[Transcribed page contents]
########

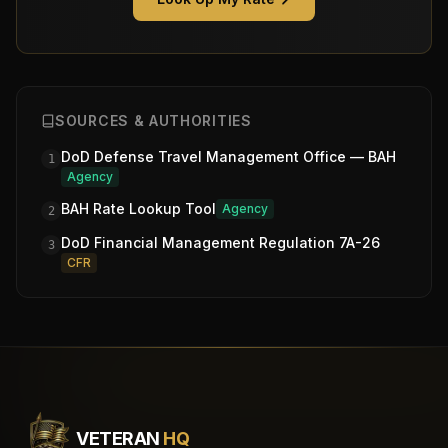
SOURCES & AUTHORITIES
DoD Defense Travel Management Office — BAH
1
Agency
BAH Rate Lookup Tool
Agency
2
DoD Financial Management Regulation 7A-26
3
CFR
VETERAN
HQ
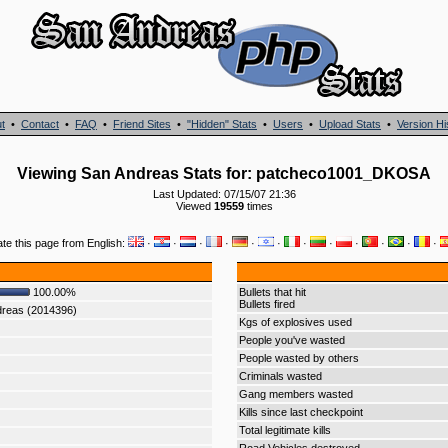
t
•
Contact
•
FAQ
•
Friend Sites
•
"Hidden" Stats
•
Users
•
Upload Stats
•
Version Hi
Viewing San Andreas Stats for: patcheco1001_DKOSA
Last Updated: 07/15/07 21:36
Viewed
19559
times
ate this page from English:
·
·
·
·
·
·
·
·
·
·
·
·
100.00%
Bullets that hit
Bullets fired
dreas (2014396)
Kgs of explosives used
People you've wasted
People wasted by others
Criminals wasted
Gang members wasted
Kills since last checkpoint
Total legitimate kills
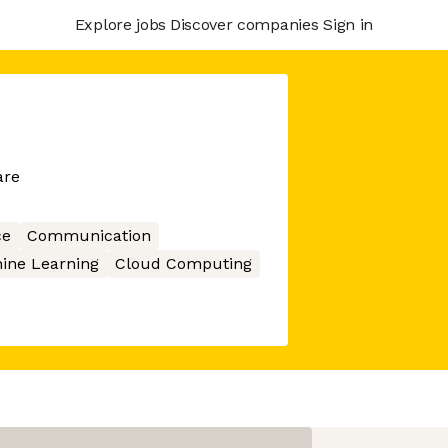
Explore jobs
Discover companies
Sign in
are
ce
Communication
ine Learning
Cloud Computing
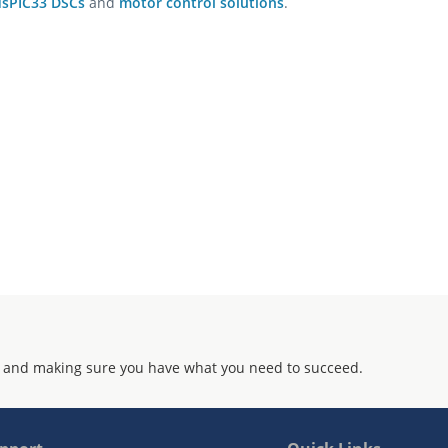
dsPIC33 DSCs
and
motor control solutions
.
 and making sure you have what you need to succeed.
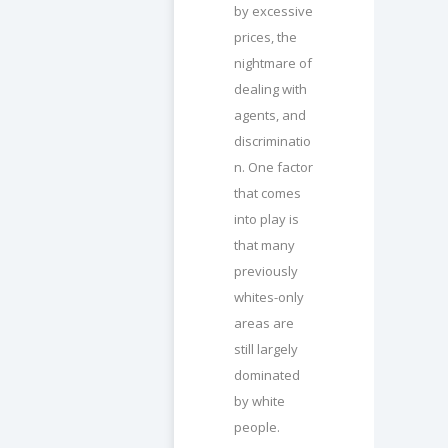
by excessive
prices, the
nightmare of
dealing with
agents, and
discriminatio
n. One factor
that comes
into play is
that many
previously
whites-only
areas are
still largely
dominated
by white
people.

########

◆ Problem statement: Leave out any pictures, please, and quote only the lines from the top of the data through the line that contains "Explore jobs".

◆ Problem solution:
SOURCES & AUTHORITIES
DoD Defense Travel Management Office — BAH
1
Agency
BAH Rate Lookup Tool
Agency
2
DoD Financial Management Regulation 7A-26
3
CFR
VETERAN
HQ
t
•
Contact
•
FAQ
•
Friend Sites
•
"Hidden" Stats
•
Users
•
Upload Stats
•
Version Hi
Viewing San Andreas Stats for: patcheco1001_DKOSA
Last Updated: 07/15/07 21:36
Viewed
19559
times
ate this page from English:
·
·
·
·
·
·
·
·
·
·
·
·
100.00%
Bullets that hit
Bullets fired
dreas (2014396)
Kgs of explosives used
People you've wasted
People wasted by others
Criminals wasted
Gang members wasted
Kills since last checkpoint
Total legitimate kills
Explore jobs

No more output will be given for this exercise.